Bukan karena dirinya takut kebanjiran, karena rumahnya tingkat. Cobalah lihat yang lain, orang-orang di bawah kolong tol. Bagaimana nasib mereka? Mungkin lebih buruk dari yang ia bayangkan. Tempat tinggal boleh mengungsi, makanan boleh dapat, tapi semua aktivitas terhambat. Banyak juga yang terjangkit diare, apalagi anak-anak.

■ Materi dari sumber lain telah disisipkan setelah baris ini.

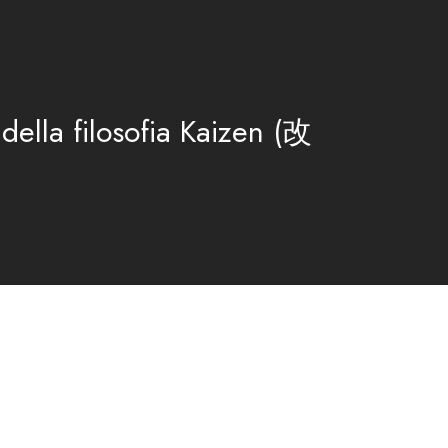
 della filosofia Kaizen (改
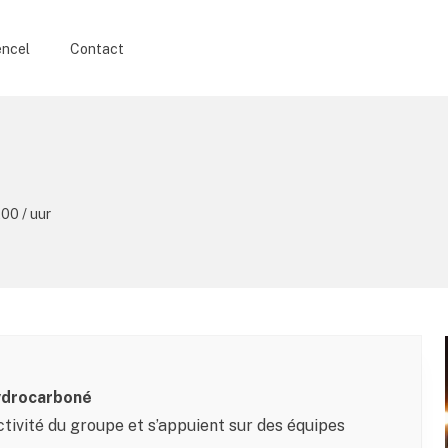
encel
Contact
,00 / uur
Hydrocarboné
ctivité du groupe et s’appuient sur des équipes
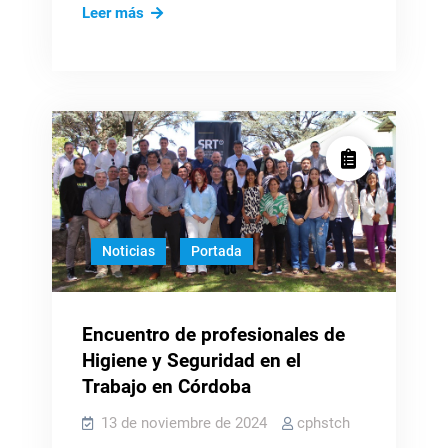
Jornadas
Leer más
de
Capacitación
Noticias
Portada
Encuentro de profesionales de
Higiene y Seguridad en el
Trabajo en Córdoba
13 de noviembre de 2024
cphstch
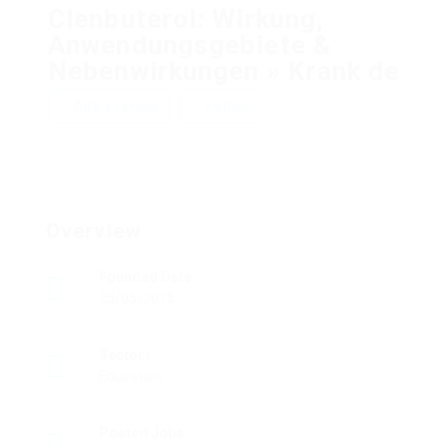
Clenbuterol: Wirkung,
Anwendungsgebiete &
Nebenwirkungen » Krank de
Add a review
Follow
Overview
Founded Date
25/05/2015
Sectors
Education
Posted Jobs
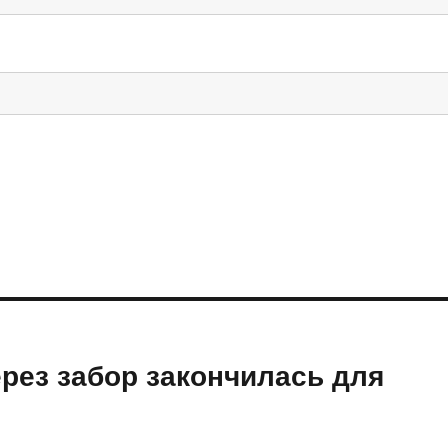
рез забор закончилась для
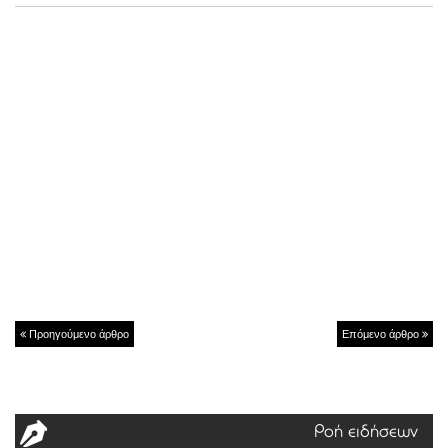
Προηγούμενο άρθρο
Επόμενο άρθρο
Ροή ειδήσεων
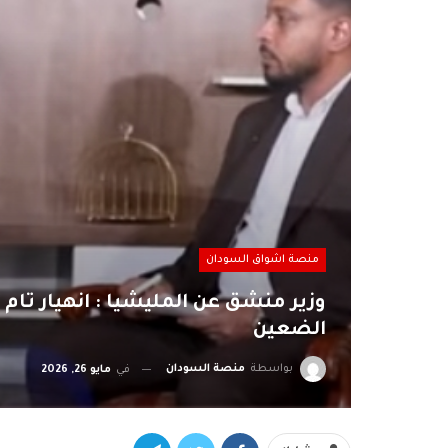
منصة اشواق السودان
وزير منشق عن المليشيا : انهيار تام
الضعين
بواسطة
منصة السودان
في
مايو 26, 2026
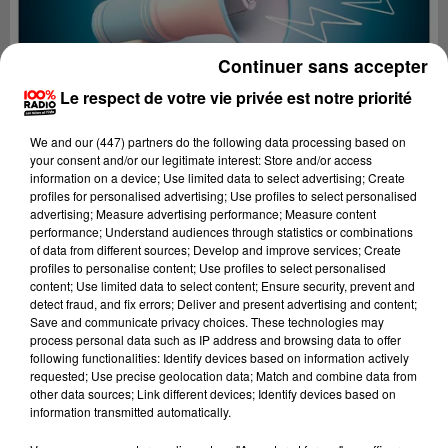
Continuer sans accepter
Le respect de votre vie privée est notre priorité
We and
our (447) partners
do the following data processing based on
your consent and/or our legitimate interest: Store and/or access
information on a device; Use limited data to select advertising; Create
profiles for personalised advertising; Use profiles to select personalised
advertising; Measure advertising performance; Measure content
performance; Understand audiences through statistics or combinations
of data from different sources; Develop and improve services; Create
profiles to personalise content; Use profiles to select personalised
content; Use limited data to select content; Ensure security, prevent and
Lecture (2 min 29 sec)
detect fraud, and fix errors; Deliver and present advertising and content;
Save and communicate privacy choices. These technologies may
process personal data such as IP address and browsing data to offer
following functionalities: Identify devices based on information actively
requested; Use precise geolocation data; Match and combine data from
100%
other data sources; Link different devices; Identify devices based on
information transmitted automatically.
100% Radio les infos du Lot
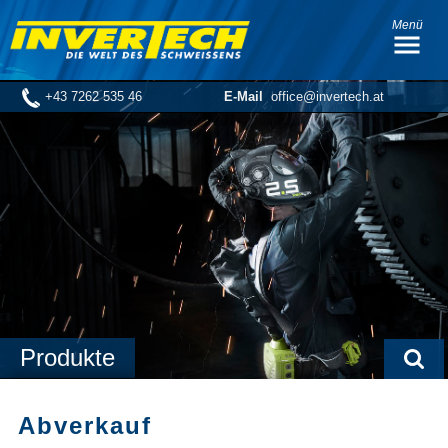
Menü
+43 7262 535 46
E-Mail
office@invertech.at
Produkte
Abverkauf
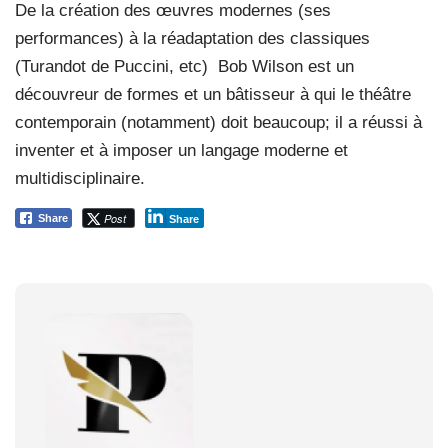
De la création des œuvres modernes (ses
performances) à la réadaptation des classiques
(Turandot de Puccini, etc) Bob Wilson est un
découvreur de formes et un bâtisseur à qui le théâtre
contemporain (notamment) doit beaucoup; il a réussi à
inventer et à imposer un langage moderne et
multidisciplinaire.
Post
Share
Share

Pemikiran Alvaro sudah jauh ke sana ternyata, semoga saja tidak kejadian. Tiba-tiba saja otaknya teringat sesuatu, masih ada yang lebih penting daripada melamun. Mengerjakan PR Fisika yang belum sempat ia kerjakan tadi malam karena mengantuk. Ah ralat, mengantuk karena tidak bisa mengerjakannya.

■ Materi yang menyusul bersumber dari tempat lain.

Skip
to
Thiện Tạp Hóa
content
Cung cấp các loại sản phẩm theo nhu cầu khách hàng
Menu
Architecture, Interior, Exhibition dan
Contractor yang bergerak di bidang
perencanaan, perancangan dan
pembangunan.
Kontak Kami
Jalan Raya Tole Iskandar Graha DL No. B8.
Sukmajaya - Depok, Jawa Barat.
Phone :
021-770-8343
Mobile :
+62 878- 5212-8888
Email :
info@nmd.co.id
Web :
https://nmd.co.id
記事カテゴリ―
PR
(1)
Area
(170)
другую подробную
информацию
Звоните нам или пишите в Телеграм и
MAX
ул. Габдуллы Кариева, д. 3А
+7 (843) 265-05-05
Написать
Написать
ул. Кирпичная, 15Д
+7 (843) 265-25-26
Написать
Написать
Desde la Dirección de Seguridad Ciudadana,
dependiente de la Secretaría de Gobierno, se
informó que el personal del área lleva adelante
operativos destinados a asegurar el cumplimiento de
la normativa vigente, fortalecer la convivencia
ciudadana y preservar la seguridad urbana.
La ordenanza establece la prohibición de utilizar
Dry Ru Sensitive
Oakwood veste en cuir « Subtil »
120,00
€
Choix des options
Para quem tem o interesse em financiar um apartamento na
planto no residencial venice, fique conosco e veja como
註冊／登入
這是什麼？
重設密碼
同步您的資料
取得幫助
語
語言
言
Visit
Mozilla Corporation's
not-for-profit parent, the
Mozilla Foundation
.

Lantas tangannya tergerak untuk meraih setumpuk buku di atas meja belajar. Alvaro memandang buku tersebut dengan pandangan kosong, kepalanya langsung terasa pusing. Ketika membukanya, bommm! Rumus-rumus membingungkan menyambutnya dengan hangat.

Sial, ada 5 nomor yang belum sama sekali dikerjakan. Burem, itulah yang Alvaro lihat. Alvaro membaca soal tersebut dengan seksama, berharap dapat memecahkan solusi penyelesaiannya. Biarpun sudah diberi rumus, tetap saja ia menyerah.

"Ah, apaan nih?" Alvaro mengerutkan kening heran, begitu ada sepucuk surat dilipatan bukunya.

Diserang rasa penasaran, akhirnya ia memutuskan untuk membuka. Surat tanpa nama itu sukses membuat jantung Alvaro berdegup tak karuan. Harap-harap cemas, bisa saja isinya surat peringatan tidak boleh masuk sekolah atau surat DO. Semua bisa terjadi, kan?

Ia menghela napas lega, tidak ada kop suratnya. Berarti bukan surat formal dari sekolah. Mungkin hanya orang iseng saja, tapi Alvaro masih ingin membaca deretan kata berhuruf besar yang ditulis sang pengirim.

Dear, Alvaro

LO GAK BAKAL JADI KETUA OSIS!!!
NYERAH SEBELUM SEMUANYA BERANTAKAN.

-anonim.

Sebuah surat berisikan ancaman hanya mengundang respon kedikan bahu cuek dari Alvaro. Menurutnya, itu hanya kelakuan hater yang tak ingin melihatnya maju. Lagipula pemilihan sudah berlangsung, mana bisa mengundurkan diri? Toh pengumumannya juga dua hari lagi.

Drttt

Getaran ponsel di atas nakas menciptakan decakan kesal dari mulut lelaki itu. Memang takdir tak mengizinkannya mengerjakan PR, biar saja mendapat hukuman nanti di sekolah. Ternyata Alvira yang mengirim pesan, kalau begitu Alvaro menggagalkan niatnya untuk marah.

Alvira :
P
Jemput gue ya
Tolong, mau?

Alvaro :
Oke

Bibir Alvaro tersenyum tipis. Jangankan hujan air, hujan es pun akan ia lewati jika dikerahkan untuk menjemput sang pujaan hati. Sudah pukul setengah enam, tak terasa. Lalu, Alvaro memutuskan untuk segera bergegas ke kamar mandi. Membersihkan tubuhnya dari kotoran yang menempel.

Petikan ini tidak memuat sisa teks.